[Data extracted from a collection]

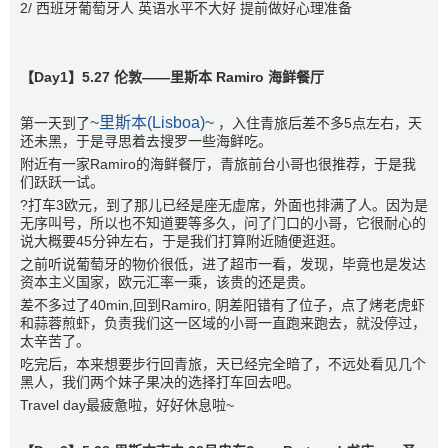
2/ 西班牙葡萄牙人 英语水平不大好 提前做好心理准备
【Day1】5.27 伦敦—️—里斯本 Ramiro 海鲜餐厅
~里斯本(Lisboa)~
第一天到了
，入住青旅后差不多5点左右，天
还未黑，于是寻思着去搜罗一些海鲜吃。
附近有一家Ramiro的海鲜餐厅，青旅前台小哥也很推荐，于是我
们跃跃一试。
?打车3欧元，到了那儿已经是座无虚席，外面也排满了人。因为是
无序叫号，所以也不知道要等多久，问了门口的小哥，它很耐心的
说大概要45分钟左右，于是我们打算附近随便逛逛。
之前听说葡萄牙的物价很低，进了超市一看，发现，毕竟也是发达
资本主义国家，欧元汇率一乘，该贵的还是贵。
差不多过了40min,回到Ramiro, 阴差阳错有了位子，点了烤老虎虾
和蒜蓉煎虾，负责我们这一区域的小哥一直跑来跑去，就没停过，
太辛苦了。
吃完后，本来想要步行回青旅，天已经完全暗了，不远处看见几个
黑人，我们两个妹子果决的选择打车回去吧。
Travel day最疲惫啦，好好休息啦~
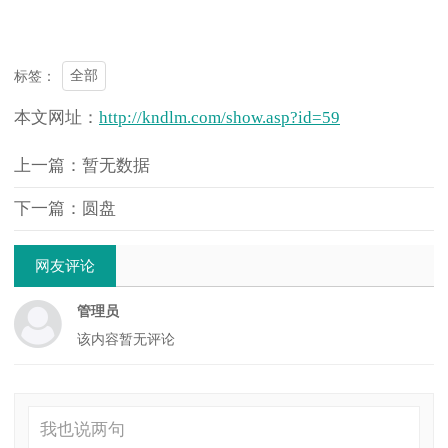
全部
标签：
本文网址：
http://kndlm.com/show.asp?id=59
上一篇：暂无数据
下一篇：圆盘
网友评论
管理员
该内容暂无评论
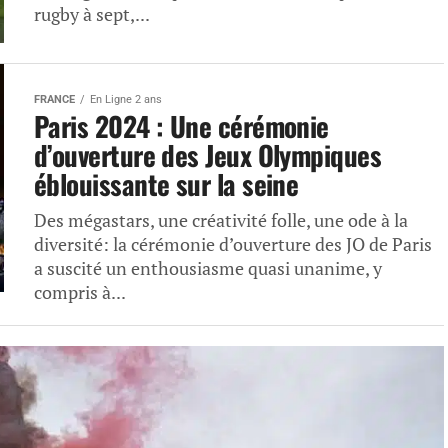
rugby à sept,...
FRANCE
En Ligne 2 ans
Paris 2024 : Une cérémonie
d’ouverture des Jeux Olympiques
éblouissante sur la seine
Des mégastars, une créativité folle, une ode à la
diversité: la cérémonie d’ouverture des JO de Paris
a suscité un enthousiasme quasi unanime, y
compris à...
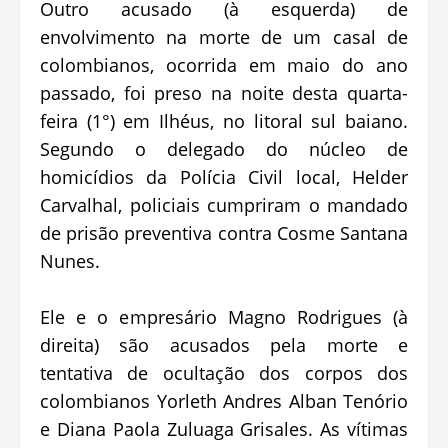
Outro acusado (à esquerda) de
envolvimento na morte de um casal de
colombianos, ocorrida em maio do ano
passado, foi preso na noite desta quarta-
feira (1°) em Ilhéus, no litoral sul baiano.
Segundo o delegado do núcleo de
homicídios da Polícia Civil local, Helder
Carvalhal, policiais cumpriram o mandado
de prisão preventiva contra Cosme Santana
Nunes.
Ele e o empresário Magno Rodrigues (à
direita) são acusados pela morte e
tentativa de ocultação dos corpos dos
colombianos Yorleth Andres Alban Tenório
e Diana Paola Zuluaga Grisales. As vítimas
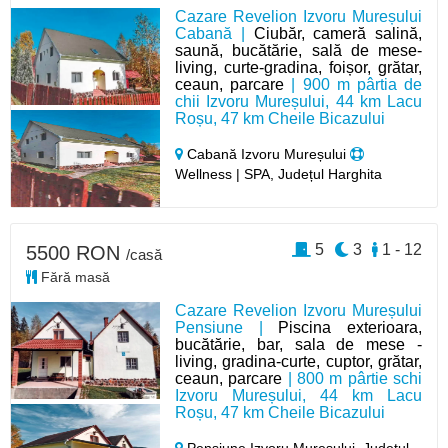
Cazare Revelion Izvoru Mureșului
Cabană |
Ciubăr, cameră salină,
saună, bucătărie, sală de mese-
living, curte-gradina, foișor, grătar,
ceaun, parcare
| 900 m pârtia de
chii Izvoru Mureșului, 44 km Lacu
Roșu, 47 km Cheile Bicazului
Cabană Izvoru Mureșului
Wellness | SPA, Județul Harghita
5
3
1 - 12
5500 RON
/casă
Fără masă
Cazare Revelion Izvoru Mureșului
Pensiune |
Piscina exterioara,
bucătărie, bar, sala de mese -
living, gradina-curte, cuptor, grătar,
ceaun, parcare
| 800 m pârtie schi
Izvoru Mureșului, 44 km Lacu
Roșu, 47 km Cheile Bicazului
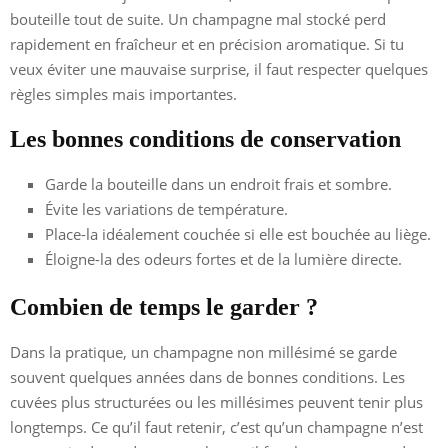
bouteille tout de suite. Un champagne mal stocké perd
rapidement en fraîcheur et en précision aromatique. Si tu
veux éviter une mauvaise surprise, il faut respecter quelques
règles simples mais importantes.
Les bonnes conditions de conservation
Garde la bouteille dans un endroit frais et sombre.
Évite les variations de température.
Place-la idéalement couchée si elle est bouchée au liège.
Éloigne-la des odeurs fortes et de la lumière directe.
Combien de temps le garder ?
Dans la pratique, un champagne non millésimé se garde
souvent quelques années dans de bonnes conditions. Les
cuvées plus structurées ou les millésimes peuvent tenir plus
longtemps. Ce qu’il faut retenir, c’est qu’un champagne n’est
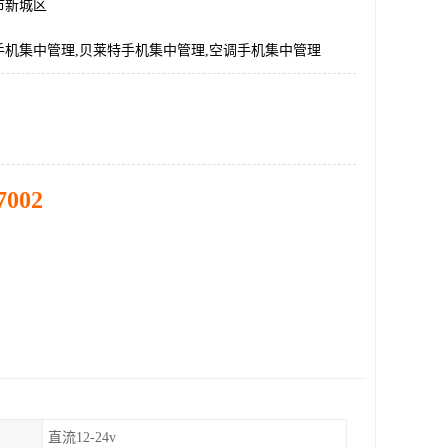
市新城区
手机集中管理,贝莱特手机集中管理,空调手机集中管理
7002
直流12-24v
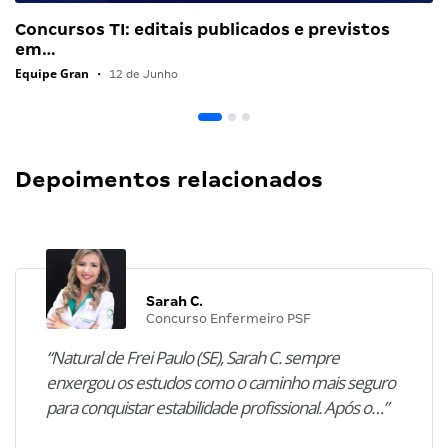
Concursos TI: editais publicados e previstos
em…
Equipe Gran
•
12 de Junho
Depoimentos relacionados
Sarah C.
Concurso Enfermeiro PSF
“Natural de Frei Paulo (SE), Sarah C. sempre
enxergou os estudos como o caminho mais seguro
para conquistar estabilidade profissional. Após o…”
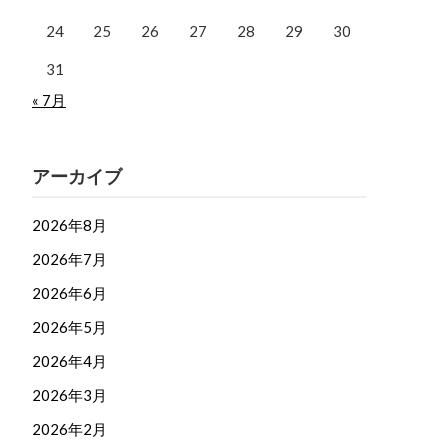
24
25
26
27
28
29
30
31
« 7月
アーカイブ
2026年8月
2026年7月
2026年6月
2026年5月
2026年4月
2026年3月
2026年2月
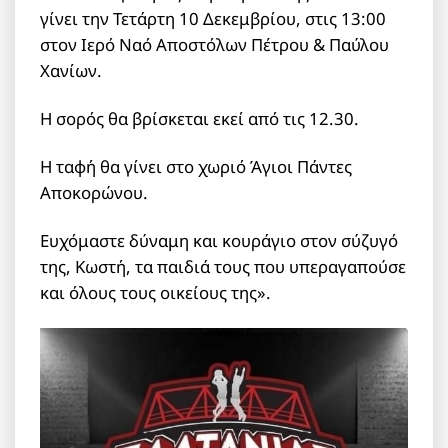
γίνει την Τετάρτη 10 Δεκεμβρίου, στις 13:00
στον Ιερό Ναό Αποστόλων Πέτρου & Παύλου
Χανίων.
Η σορός θα βρίσκεται εκεί από τις 12.30.
Η ταφή θα γίνει στο χωριό Άγιοι Πάντες
Αποκορώνου.
Ευχόμαστε δύναμη και κουράγιο στον σύζυγό
της, Κωστή, τα παιδιά τους που υπεραγαπούσε
και όλους τους οικείους της».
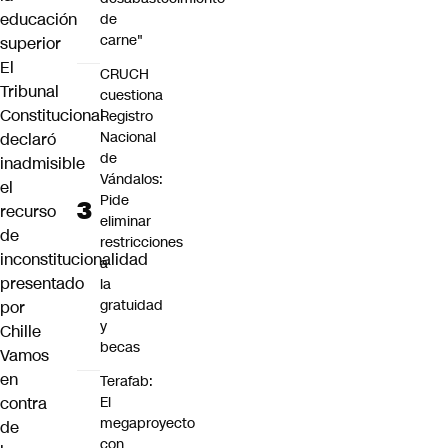
educación
de
carne"
superior
El
CRUCH
Tribunal
cuestiona
Constitucional
Registro
Nacional
declaró
de
inadmisible
Vándalos:
el
Pide
recurso
eliminar
de
restricciones
inconstitucionalidad
a
presentado
la
gratuidad
por
y
Chille
becas
Vamos
en
Terafab:
contra
El
megaproyecto
de
con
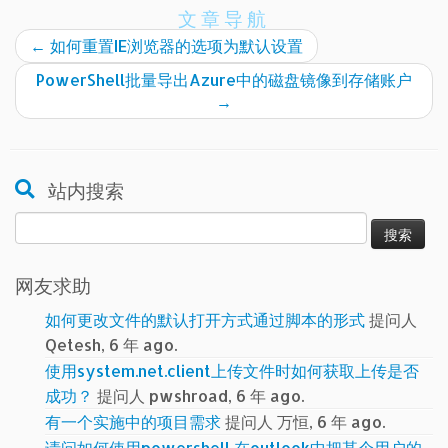
文章导航
←
如何重置IE浏览器的选项为默认设置
PowerShell批量导出Azure中的磁盘镜像到存储账户
→
站内搜索
搜
索：
网友求助
如何更改文件的默认打开方式通过脚本的形式
提问人
Qetesh, 6 年 ago.
使用system.net.client上传文件时如何获取上传是否
成功？
提问人 pwshroad, 6 年 ago.
有一个实施中的项目需求
提问人 万恒, 6 年 ago.
请问如何使用powershell 在outlook中把某个用户的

■ WHAT TO WORK ON
Report how many lines of the records above contain the word "gradina", giving only the number.

■ RESPONSE TO THIS EXERCISE
2